Thursday, January 10, 2008

The Cross-Over Book

Alexis de Tocqueville, who observed and judged American character and life in the first half of the nineteenth century, had some critical things to say about the literary styles that succeed among the people of a democracy.


"As the time they can devote to letters is very short, they seek to make the best use of the whole of it. They prefer books which may be easily procured, quickly read, and which require no learned researches to be understood.... Above all, they must have what is unexpected and new. They require strong and rapid emotions, startling passages, truths or errors brilliant enough to rouse them up and to plunge them at once, as if by violence, into the midst of the subject....

"Style will frequently be fantastic, incorrect, over-burdened, and loose, almost always vehement and bold. Authors will aim at rapidity of execution more than at perfection of detail. Small productions will be more common than bulky books; there will be more wit than erudition, more imagination than profundity; and literary performances will bear marks of an untutored and rude vigor of thought, frequently of great variety and singular fecundity. The object of authors will be to astonish rather than to please, and to stir the passions more than to charm the taste."


The kind of bold that he's describing is not what I want from myself or the writers I read.

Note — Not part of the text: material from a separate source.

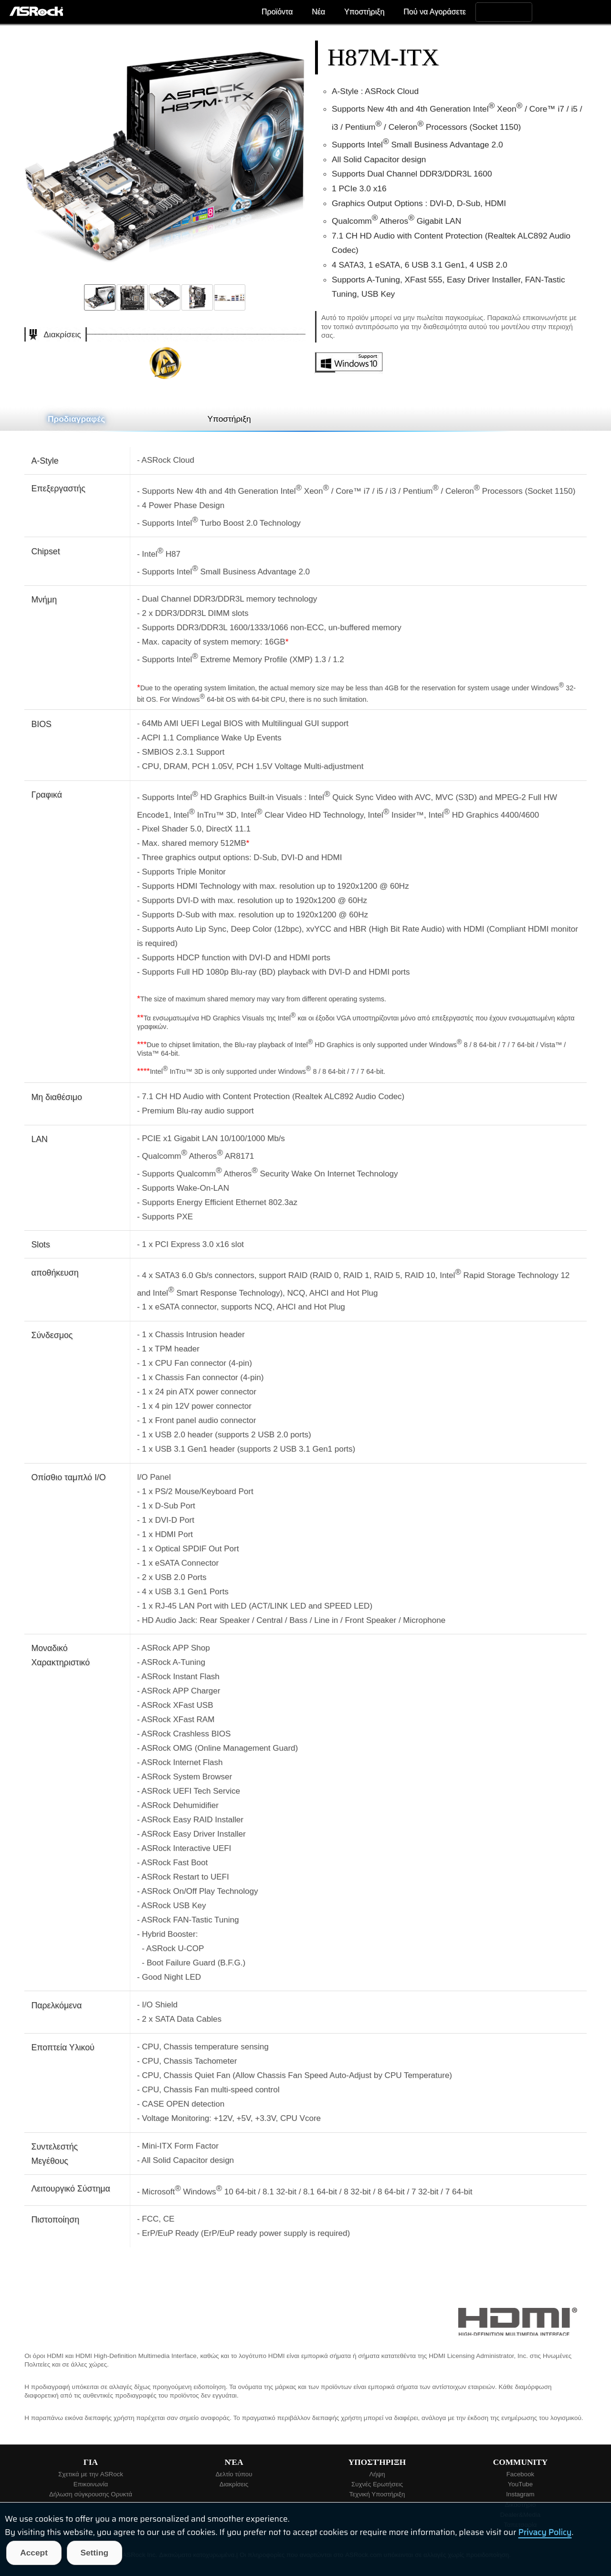 The image size is (611, 2576). I want to click on Privacy Policy, so click(545, 2532).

Unfortunately, de Tocqueville has a pretty good grasp of the kind of choices that the largest number of readers and publishers are still making in this country.

And that makes it very tempting to try to write to that audience.

Truly bold, however, may be doing one's own work without regard to that pressure. For me, it is to revise in a way aimed at satisfying my own standards and at the same time attempting to be accessible to readers in a hurry who are looking for a good time.

Not so easy. That's why for me the process takes so long.

It's because I'm "trying to serve two masters." That's supposed to be impossible, but I don't believe it. There's almost always one book on the bestseller lists that is complex and beautiful, even as it retains its "rude" American vigor. This is what's known in the trade as "the crossover book."

That's the slot I'm aiming for, the one that Tocqueville didn't mention.